For IHT purposes, gifts over these allowances are known as potentially exempt transfers.
If a person lives for at least seven years after making a potentially exempt transfer (PET), the transfer is considered to be exempt from inheritance tax (IHT).
This means that the recipient of the assets will not have to pay any inheritance tax on them. However, if the person makes a PET and dies within seven years, it may be subject to inheritance tax.
He said: “If the total value of the estate – or combined estate of yourself and your spouse (or civil partner) is over the tax-free threshold, the next step is to consider planning to reduce the tax liability and/or provide for its payment.
“One way to do this is to make larger gifts now to your beneficiaries directly, where it is affordable to do so, and survive such gifts by seven years meaning they should be excluded from inheritance tax calculation on death.
“Where you are making the gift directly to another individual, there is no upper limit on the size of the gift.
“It is a great way to make larger gifts to beneficiaries where the smaller IHT exemptions are not sufficient and means these gifts can be enjoyed during your own lifetime, rather than on death, whilst also reducing the potential Inheritance tax charge.”

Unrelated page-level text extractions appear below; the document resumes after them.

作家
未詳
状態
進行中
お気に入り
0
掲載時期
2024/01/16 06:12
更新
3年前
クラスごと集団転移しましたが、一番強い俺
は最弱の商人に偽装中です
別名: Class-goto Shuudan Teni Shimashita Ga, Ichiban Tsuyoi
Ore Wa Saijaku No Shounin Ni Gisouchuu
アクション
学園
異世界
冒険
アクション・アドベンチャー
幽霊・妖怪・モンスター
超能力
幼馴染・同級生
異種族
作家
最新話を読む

Most people’s estates will be subject to inheritance tax upon death, which is why planning ahead to mitigate this as much as possible makes sense for everyone.
As well as considering the seven year rule, there are many allowances on offer which can make “a big impact”.
He stressed the importance of thinking about the implications any gifting or bequeathing may have, particularly with freezes on some allowances and the reduction of others.
If IHT is a big worry, Britons may wish to give their family gifts during their lifetime rather than leaving it all in their will.
Not only does it have tax benefits, it also means people get to see them enjoy their gifts while you’re still around.
People get a gift allowance of £3,000 each year that falls out of their estate immediately for inheritance tax purposes.
They can also make small gifts of up to £250, specific gifts for family weddings and unlimited regular gifts from income.
Estate planning can be an incredibly complicated area to navigate so speaking to an advisor will help to ensure people are mitigating any potential implications.